2. The method of claim 1, wherein step (c)
And if the character string included in the packet does not include the candidate pattern set, determining whether the packet includes a regular expression of the regular expression.

2. The method of claim 1, wherein step (b)
And determining the q-gram according to the size of the packet.

delete

And a constraint condition indicating a number of connection lines and a degree of a line connecting the rule node and the q-gram node such that the candidate pattern set is minimized according to a predefined performance optimization condition is determined, Dynamically determines a set of candidate patterns according to the frequency of occurrence of the q-gram among m q-grams (s) from a predefined regular expression with the string included in the packet including at least one of the set of candidate patterns A filtering module to determine whether or not to do;
A matching engine for determining the packet as a malware candidate and determining whether the packet includes a regular expression based on the regular expression.
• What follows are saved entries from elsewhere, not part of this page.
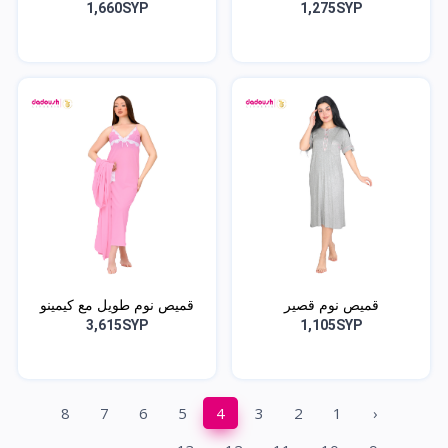
1,660SYP
1,275SYP
قميص نوم قصير
قميص نوم طويل مع كيمينو
3,615SYP
1,105SYP
8
7
6
5
4
3
2
1
‹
7. The system of claim 6, wherein the matching engine
Characterized in that it does not determine whether the packet includes a regular expression of the regular expression if the string contained in the packet does not include the candidate pattern set.
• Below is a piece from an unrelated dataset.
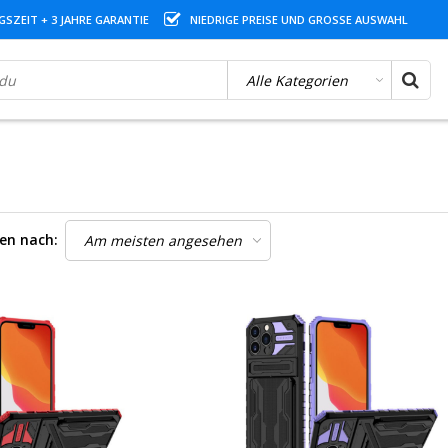
SZEIT + 3 JAHRE GARANTIE
NIEDRIGE PREISE UND GROSSE AUSWAHL
ren nach:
7. The apparatus of claim 6, wherein the filtering module
And determines the q-gram according to the size of the packet.

delete

A function of receiving a packet;
Determining a constraint condition indicating a number of connection lines and a degree of a line connecting the rule node and the q-gram node such that the candidate pattern set is minimized according to a predefined performance optimization condition, Determines a candidate pattern set dynamically according to the frequency of occurrence of the q-gram among m q-grams (s) from the regular expression, and determines whether a character string included in the packet includes at least one of the candidate pattern sets function; And
Determining whether the packet includes a regular expression based on the regular expression by determining the packet as a malicious code candidate, and determining whether the packet includes the regular expression based on the regular expression.